Every day in India, the police register 293 cases of crimes against children on average, according to the last available national crime bureau data. Only a handful of such cases feature in news reports.
But as the murder of a two-and-a-half-year old child in Aligarh showed last week, the crimes that now get the most attention, particularly on social media, are those in which the accused are Muslim.
Why is this so?
The Kathua case
Hindutva activists have been particularly angered by a campaign last April, when images of Bollywood celebrities holding placards asking for justice for a child flooded social media. The campaign sought to draw attention to the obstruction of justice in the case of the rape and murder of a eight-year-old girl in Jammu’s Kathua area.
The child belonged to the nomadic Muslim Bakkarwal community, while the eight accused were Hindu; four of them were policemen. As a consequence, the crime, which allegedly took place inside a temple in January 2018, was initially covered up.
The police chargesheet later noted that the crime was part of a plot to dislodge the Bakarwal community from the area, where it had been locked in tensions with local Hindus over the use of land, among other things.
The area’s communal faultline was so deep that many Hindu residents, instead of asking for a speedy trial, held protests demanding that the accused be released. The leaders of the Bharatiya Janata Party, which was then part of the state’s ruling alliance, extended their support to the protestors.
It was only after lawyers linked to Hindutva groups tried to physically obstruct the filing of the chargesheet that the case found national attention, sparking off the social media campaign.

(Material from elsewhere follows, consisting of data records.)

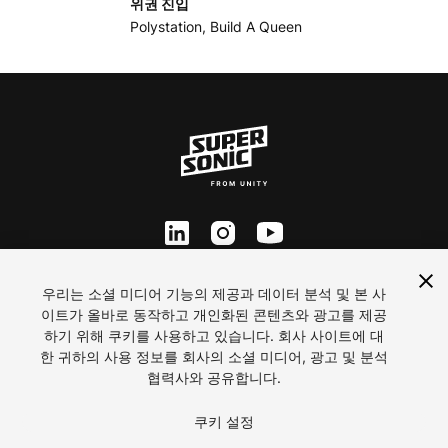
위권 진입
Polystation
,
Build A Queen
ln
inst
yt
Contact Us
우리는 소셜 미디어 기능의 제공과 데이터 분석 및 본 사
이트가 올바로 동작하고 개인화된 콘텐츠와 광고를 제공
Careers
하기 위해 쿠키를 사용하고 있습니다. 회사 사이트에 대
개인정보처리방침
한 귀하의 사용 정보를 회사의 소셜 미디어, 광고 및 분석
이용약관
협력사와 공유합니다.
쿠키 기본 설정
2026 ironSource
쿠키 설정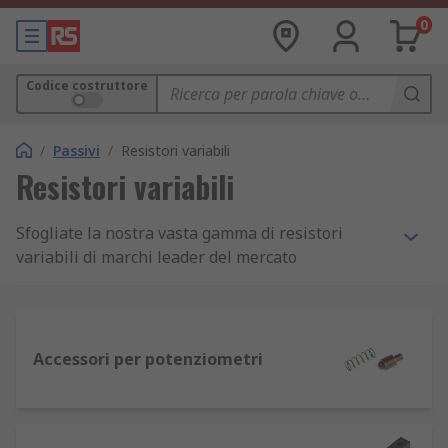
0
Codice costruttore
/
Passivi
/
Resistori variabili
Resistori variabili
Sfogliate la nostra vasta gamma di resistori
variabili di marchi leader del mercato
dell'elettronica quali Vishay, Bourns, EPCOS e RS
Pro.
Che cosa sono i resistori variabili e come
Accessori per potenziometri
funzionano?
I resistori variabili sono componenti elettrici che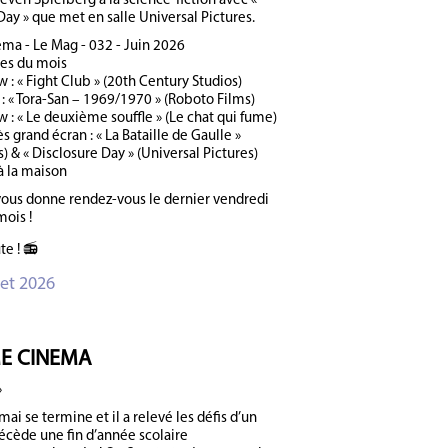
even Spielberg à la science-fiction avec «
Day » que met en salle Universal Pictures.
a - Le Mag - 032 - Juin 2026
ies du mois
 : « Fight Club » (20th Century Studios)
 : « Tora-San – 1969/1970 » (Roboto Films)
w : « Le deuxième souffle » (Le chat qui fume)
ès grand écran : « La Bataille de Gaulle »
) & « Disclosure Day » (Universal Pictures)
à la maison
vous donne rendez-vous le dernier vendredi
mois !
te ! 📻
let 2026
E CINEMA
»
ai se termine et il a relevé les défis d’un
écède une fin d’année scolaire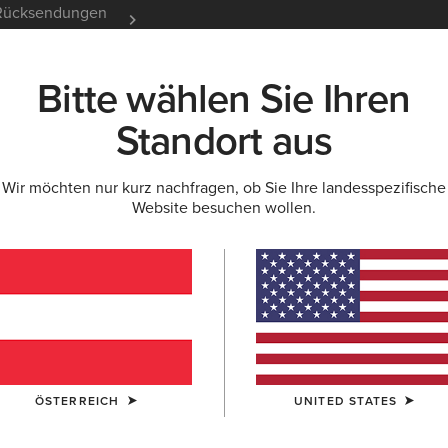
e Rücksendungen
12 Monate Garantie
Mehr er
Bitte wählen Sie Ihren
K
NEU & FEATURED
ARIAT LIFE
OUTLET
Standort aus
Wir möchten nur kurz nachfragen, ob Sie Ihre landesspezifische
Website besuchen wollen.
für Herren
Stiefeletten
ÖSTERREICH
UNITED STATES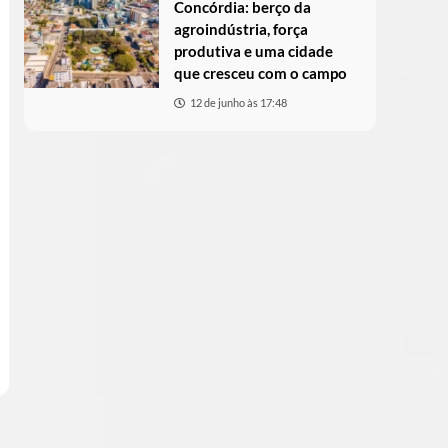
Concórdia: berço da
agroindústria, força
produtiva e uma cidade
que cresceu com o campo
12 de junho às 17:48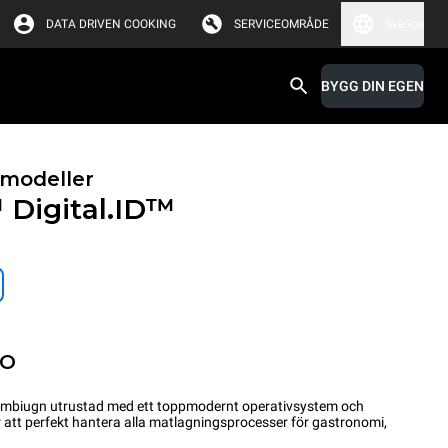
DATA DRIVEN COOKING
SERVICEOMRÅDE
Sverige
BYGG DIN EGEN
modeller
™
Digital.ID™
PO
ombiugn utrustad med ett toppmodernt operativsystem och
ör att perfekt hantera alla matlagningsprocesser för gastronomi,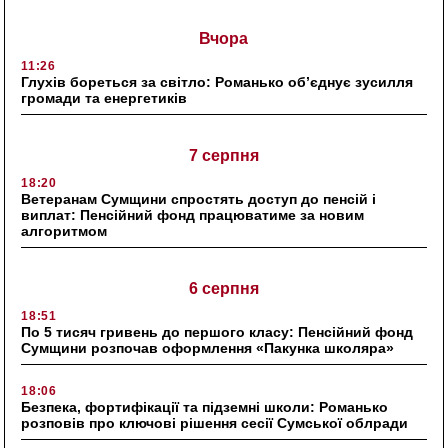
Вчора
11:26
Глухів бореться за світло: Романько об’єднує зусилля
громади та енергетиків
7 серпня
18:20
Ветеранам Сумщини спростять доступ до пенсій і
виплат: Пенсійний фонд працюватиме за новим
алгоритмом
6 серпня
18:51
По 5 тисяч гривень до першого класу: Пенсійний фонд
Сумщини розпочав оформлення «Пакунка школяра»
18:06
Безпека, фортифікації та підземні школи: Романько
розповів про ключові рішення сесії Сумської облради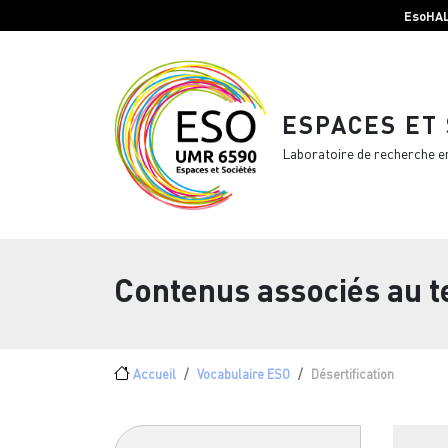
Menu top Header
Aller au contenu principal
EsoHA
ESPACES ET
Laboratoire de recherche e
Contenus associés au 
Fil d'Ariane
Accueil
Vocabulaire ESO
Désertification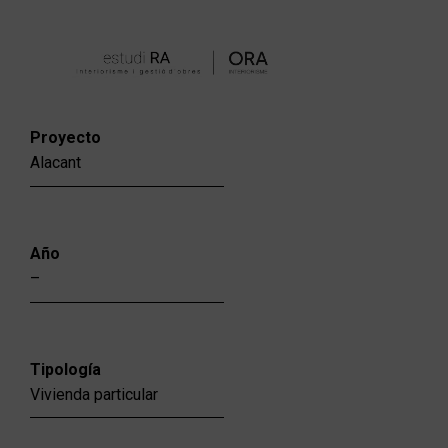
Ir
al
contenido
Proyecto
Alacant
Año
–
Tipología
Vivienda particular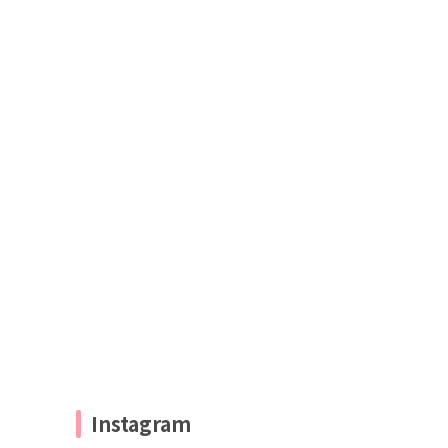
Instagram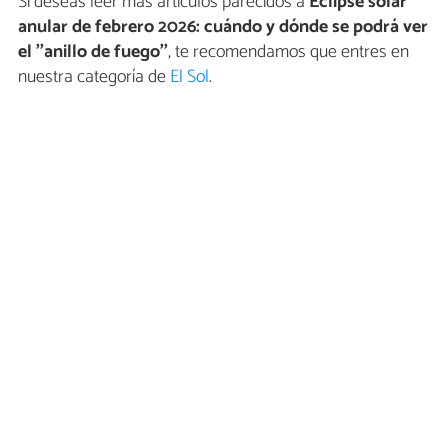
Si deseas leer más artículos parecidos a
Eclipse solar
anular de febrero 2026: cuándo y dónde se podrá ver
el ''anillo de fuego''
, te recomendamos que entres en
nuestra categoría de
El Sol
.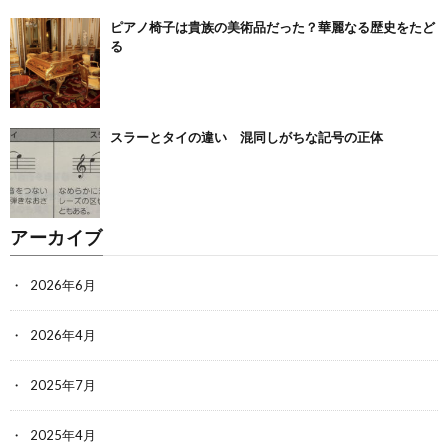
ピアノ椅子は貴族の美術品だった？華麗なる歴史をたど
る
スラーとタイの違い 混同しがちな記号の正体
アーカイブ
2026年6月
2026年4月
2025年7月
2025年4月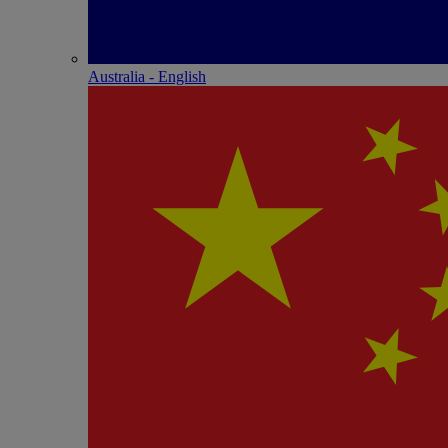
Australia - English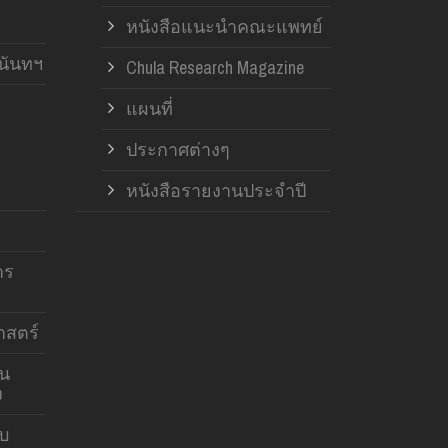
หนังสือแนะนำคณะแพทย์
านันทฯ
Chula Research Magazine
แผนที่
ประกาศต่างๆ
หนังสือรายงานประจำปี
าร
สตร์
าน
ง
บบ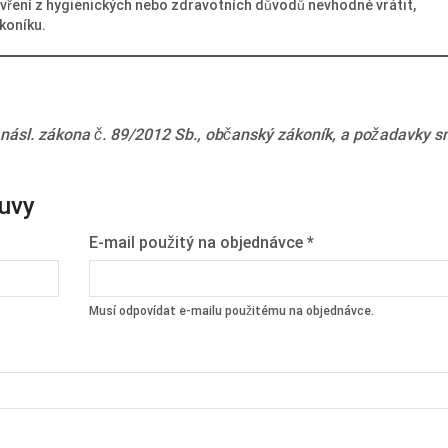
evření z hygienických nebo zdravotních důvodů nevhodné vrátit,
koníku.
 násl. zákona č. 89/2012 Sb., občanský zákoník, a požadavky 
ouvy
E-mail použitý na objednávce
*
Musí odpovídat e-mailu použitému na objednávce.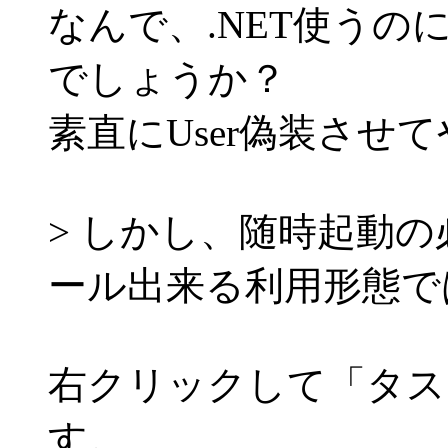
なんで、.NET使う
でしょうか？
素直にUser偽装させ
> しかし、随時起動
ール出来る利用形態で
右クリックして「タス
す。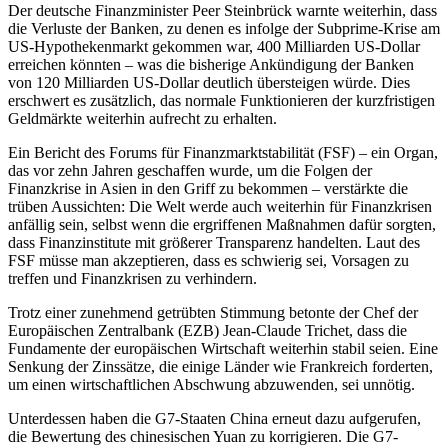
Der deutsche Finanzminister Peer Steinbrück warnte weiterhin, dass
die Verluste der Banken, zu denen es infolge der Subprime-Krise am
US-Hypothekenmarkt gekommen war, 400 Milliarden US-Dollar
erreichen könnten – was die bisherige Ankündigung der Banken
von 120 Milliarden US-Dollar deutlich übersteigen würde. Dies
erschwert es zusätzlich, das normale Funktionieren der kurzfristigen
Geldmärkte weiterhin aufrecht zu erhalten.
Ein Bericht des Forums für Finanzmarktstabilität (FSF) – ein Organ,
das vor zehn Jahren geschaffen wurde, um die Folgen der
Finanzkrise in Asien in den Griff zu bekommen – verstärkte die
trüben Aussichten: Die Welt werde auch weiterhin für Finanzkrisen
anfällig sein, selbst wenn die ergriffenen Maßnahmen dafür sorgten,
dass Finanzinstitute mit größerer Transparenz handelten. Laut des
FSF müsse man akzeptieren, dass es schwierig sei, Vorsagen zu
treffen und Finanzkrisen zu verhindern.
Trotz einer zunehmend getrübten Stimmung betonte der Chef der
Europäischen Zentralbank (EZB) Jean-Claude Trichet, dass die
Fundamente der europäischen Wirtschaft weiterhin stabil seien. Eine
Senkung der Zinssätze, die einige Länder wie Frankreich forderten,
um einen wirtschaftlichen Abschwung abzuwenden, sei unnötig.
Unterdessen haben die G7-Staaten China erneut dazu aufgerufen,
die Bewertung des chinesischen Yuan zu korrigieren. Die G7-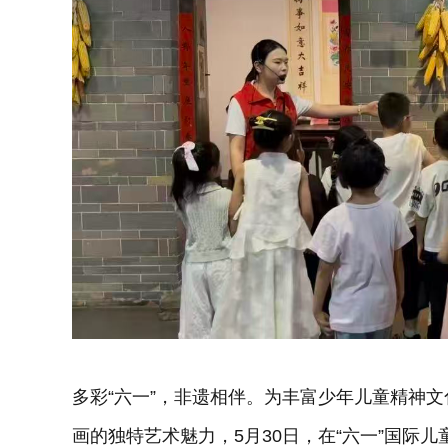
多彩“六一”，非遗相伴。为丰富少年儿童精神
画的独特艺术魅力，5月30日，在“六一”国际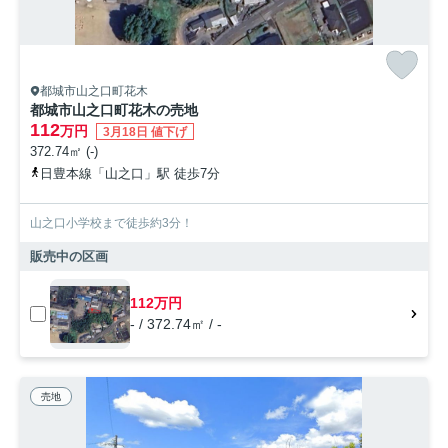
都城市山之口町花木
都城市山之口町花木の売地
112
万円
3月18日 値下げ
372.74㎡ (-)
日豊本線「山之口」駅 徒歩7分
山之口小学校まで徒歩約3分！
販売中の区画
112万円
- / 372.74㎡ / -
売地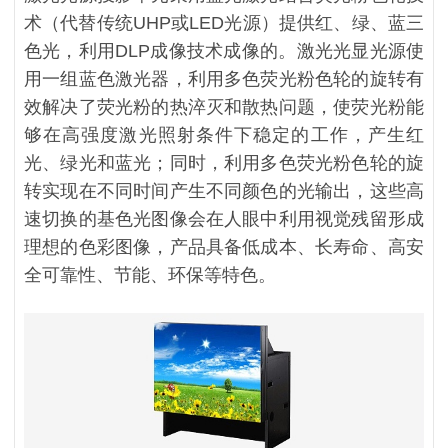
术（代替传统UHP或LED光源）提供红、绿、蓝三
色光，利用DLP成像技术成像的。激光光显光源使
用一组蓝色激光器，利用多色荧光粉色轮的旋转有
效解决了荧光粉的热淬灭和散热问题，使荧光粉能
够在高强度激光照射条件下稳定的工作，产生红
光、绿光和蓝光；同时，利用多色荧光粉色轮的旋
转实现在不同时间产生不同颜色的光输出，这些高
速切换的基色光图像会在人眼中利用视觉残留形成
理想的色彩图像，产品具备低成本、长寿命、高安
全可靠性、节能、环保等特色。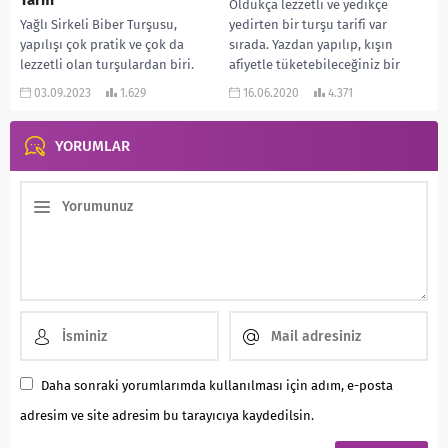
Tarifi
Oldukça lezzetli ve yedikçe
Yağlı Sirkeli Biber Turşusu,
yedirten bir turşu tarifi var
yapılışı çok pratik ve çok da
sırada. Yazdan yapılıp, kışın
lezzetli olan turşulardan biri.
afiyetle tüketebileceğiniz bir
Ayrıca iştah açıcı bir lezzet
lezzet. Sos yerine kahvaltılarda...
03.09.2023
1.629
16.06.2020
4.371
oluyor....
YORUMLAR
Daha sonraki yorumlarımda kullanılması için adım, e-posta
adresim ve site adresim bu tarayıcıya kaydedilsin.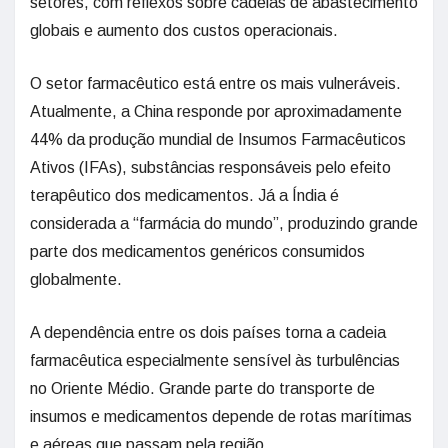
setores, com reflexos sobre cadeias de abastecimento
globais e aumento dos custos operacionais.
O setor farmacêutico está entre os mais vulneráveis.
Atualmente, a China responde por aproximadamente
44% da produção mundial de Insumos Farmacêuticos
Ativos (IFAs), substâncias responsáveis pelo efeito
terapêutico dos medicamentos. Já a Índia é
considerada a “farmácia do mundo”, produzindo grande
parte dos medicamentos genéricos consumidos
globalmente.
A dependência entre os dois países torna a cadeia
farmacêutica especialmente sensível às turbulências
no Oriente Médio. Grande parte do transporte de
insumos e medicamentos depende de rotas marítimas
e aéreas que passam pela região.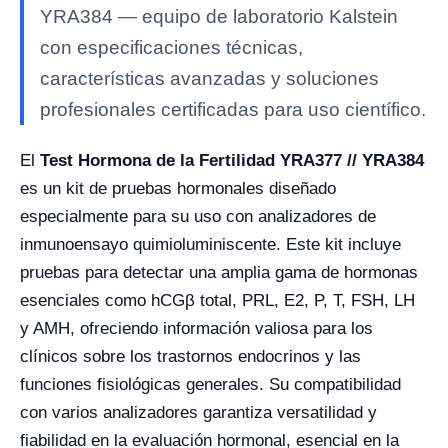
YRA384 — equipo de laboratorio Kalstein
con especificaciones técnicas,
características avanzadas y soluciones
profesionales certificadas para uso científico.
El
Test Hormona de la Fertilidad YRA377 // YRA384
es un kit de pruebas hormonales diseñado
especialmente para su uso con analizadores de
inmunoensayo quimioluminiscente. Este kit incluye
pruebas para detectar una amplia gama de hormonas
esenciales como hCGβ total, PRL, E2, P, T, FSH, LH
y AMH, ofreciendo información valiosa para los
clínicos sobre los trastornos endocrinos y las
funciones fisiológicas generales. Su compatibilidad
con varios analizadores garantiza versatilidad y
fiabilidad en la evaluación hormonal, esencial en la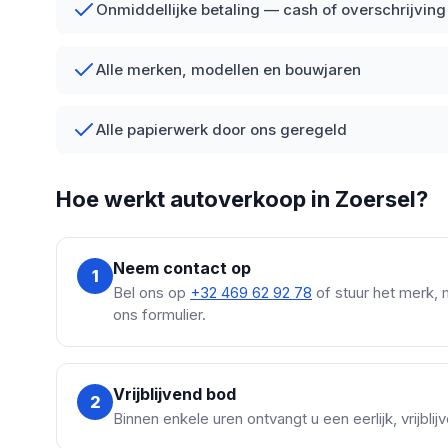
Onmiddellijke betaling — cash of overschrijving
Alle merken, modellen en bouwjaren
Alle papierwerk door ons geregeld
Hoe werkt autoverkoop in Zoersel?
Neem contact op
1
Bel ons op
+32 469 62 92 78
of stuur het merk, 
ons formulier.
Vrijblijvend bod
2
Binnen enkele uren ontvangt u een eerlijk, vrijbli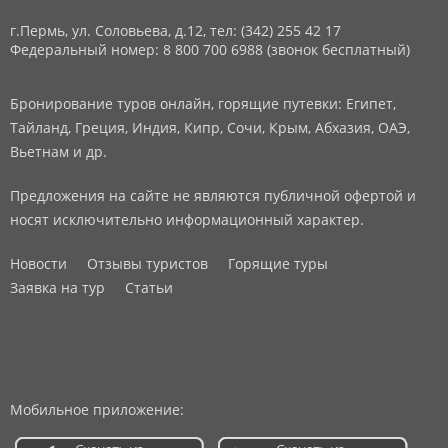
г.Пермь, ул. Соловьева, д.12,
тел: (342) 255 42 17
Федеральный номер: 8 800 700 6988 (звонок бесплатный)
Бронирование туров онлайн, горящие путевки: Египет,
Тайланд, Греция, Индия, Кипр, Сочи, Крым, Абхазия, ОАЭ,
Вьетнам и др.
Предложения на сайте не являются публичной офертой и
носят исключительно информационный характер.
Новости
Отзывы туристов
Горящие туры
Заявка на тур
Статьи
Мобильное приложение: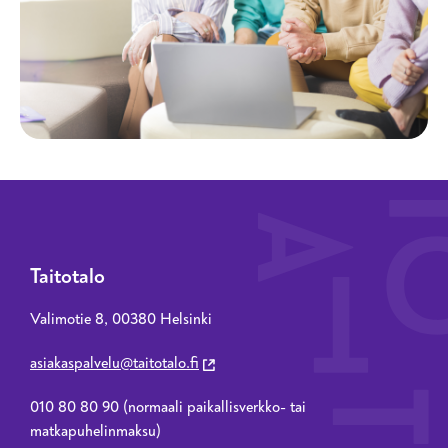
Taitotalo
Valimotie 8, 00380 Helsinki
asiakaspalvelu@taitotalo.fi
010 80 80 90 (normaali paikallisverkko- tai
matkapuhelinmaksu)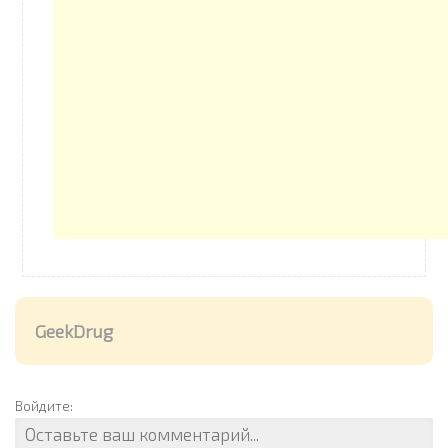
GeekDrug
Войдите: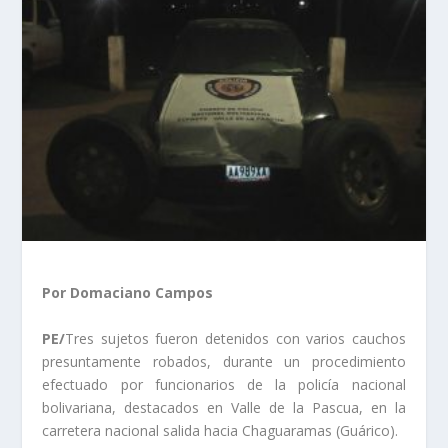
Por Domaciano Campos
PE/
Tres sujetos fueron detenidos con varios cauchos
presuntamente robados, durante un procedimiento
efectuado por funcionarios de la policía nacional
bolivariana, destacados en Valle de la Pascua, en la
carretera nacional salida hacia Chaguaramas (Guárico).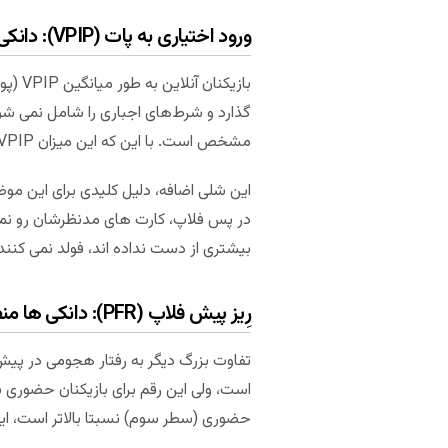
ورود اختیاری به پات (VPIP): دانکی ها بسیار شل هستند
بازیک
مشخص است. با این که این میزان VPIP بسیار شل است، بازیکنان حضوری 37 درصد VPIP ثبت کرده اند که در مقایسه، تقریبا 70 درصد شل تر است.
این شلی اضافه، دلیل کلیدی برای این مو
در پس فلاپ، کارت های مدنظرشان رو نمی ش
بیشتری از دست نداده اند، فولد نمی کن
رِیز پیش فلاپ (PFR): دانکی ها منفعل هستند
حضوری (سطر سوم) نسبتا بالاتر است، این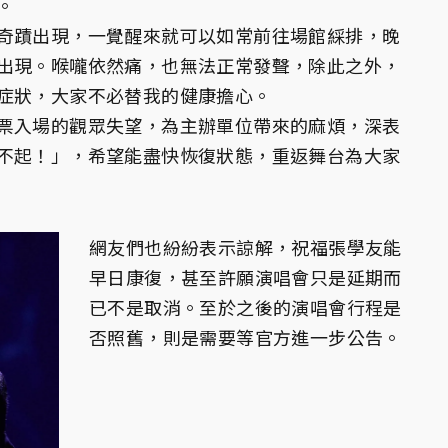
。
奇蹟出現，一覺醒來就可以如常前往場館綵排，晚
出現。喉嚨依然痛，也無法正常發聲，除此之外，
症狀，大家不必替我的健康擔心。
票入場的觀眾失望，為主辦單位帶來的麻煩，深表
不起！」，希望能盡快恢復狀態，重返舞台為大家
網友們也紛紛表示諒解，祝福張學友能
早日康復，甚至許願演唱會只是延期而
已不是取消。至於之後的演唱會行程是
否照舊，則是需要等官方進一步公告。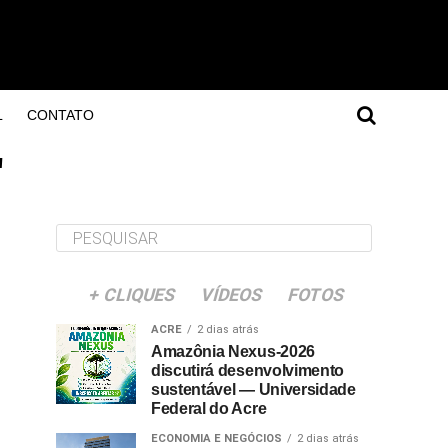
L
CONTATO
"
+ CLIQUES
VÍDEOS
FOTOS
ACRE
2 dias atrás
Amazônia Nexus-2026
discutirá desenvolvimento
sustentável — Universidade
Federal do Acre
ECONOMIA E NEGÓCIOS
2 dias atrás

The campaigners, including Bollywood celebrities, tweeted messages with a hashtag that included the child’s name. They rued the fact that the crime had taken place in a devisthan, a sacred place. Though Hindutva activists took offence to the reference to the temple, the campaign was not about politics: it was entirely focused on the safety of women and children.
False equivalence
The Kathua campaign has so incensed Hindutva activists that since then, whenever a crime against a child has been reported in which Muslim men are the alleged perpetrators, they have gone on a frenzy, unleashing copy-cat campaigns, complete with placards and hashtags.
Each time, they have made sure to foreground the religious identity of the accused.
Influential voices, including some from Bollywood, have amplified these messages. But they have chosen to overlook the fact that unlike the Kathua case, there has been no communal friction in the backdrop to these crimes. In none of the cases have the families of the children alleged so. The religious identity of the alleged perpetrators has had no relevance at all.
The Hindutva campaigners also chose to ignore another key difference: while the Kathua case had initially seen a cover-up, the cases they are campaigning for had seen prompt action by the police. No one had tried to shield the accused – neither political leaders, nor Muslim protestors.
On the contrary, when a seven-year-old child was abducted and raped by a Muslim man in Mandsaur in Madhya Pradesh in June last year, Muslims in the town participated in protests asking for death penalty for the accused. They even declared that his body would not be given space in the community burial grounds.
Despite that, Hindutva activists tried to communalise the case by running hateful social media posts.
The same month, a seven-year-old child was raped and strangulated in a border village in Barmer, Rajasthan. The child was Dalit, the accused was Muslim. Within hours, the police had arrested him, with the help of the villagers, most of whom were Muslim.
The child’s family was satisfied with the pace of the investigation: the chargesheet had been filed within a week and the first court hearing was held five days later.
Their Muslim neighbours even held a small protest and submitted a petition to the administration asking for the accused to be sentenced to death.
Despite the complete absence of communal strife in the village, the Barmer district president of the BJP staged a protest, trying to raise temperatures in the area. He wrote a letter to the Rajasthan chief minister, alleging that Muslims were committing widespread atrocities on Dalits in border villages. Dalit leaders rubbished his arguments: Dalits were being oppressed not by Muslims but by Rajputs, they said.
The Aligarh case
Last week, the same cycle repeated itself after a two-and-a-half-year-old child was found murdered in Aligarh, Uttar Pradesh. Hindutva activists feverishly tweeted with a hashtag bearing the child’s name, resolute on underlining the religious identity of the accused, who happened to be Muslim.
Even journalists fell for it. Veteran journalist Mrinal Pande crossed swords with television news anchor Bhupendra Chaubey, who had tweeted identifying the accused as Muslim.
The hate campaigns are not limited to social media. In Aligarh, Hindutva organisations like the Bajrang Dal have been trying to organise a mahapanchayat in Tappal, the village where the child’s family lives, to create communal fissures, even where they do not previously exist.
Violence against children is distressingly high in India. We need to put the spotlight on the perpetrators, whatever be their background, whichever community they belong to. But make no mistake: the Hindutva campaigners are not concerned about crimes against children, only crimes by Muslims.
Much of this is reminiscent of the “Black Rape Scare” in the United States in the first part of the last century – the attempt to create panic over sporadic cases of sexual violence against White women by Black men to channel racial hate in the United States.
In India, the aim of the Hindutva activists is similar: stoking majoritarian resentment against religious minorities and keeping alive communal strife.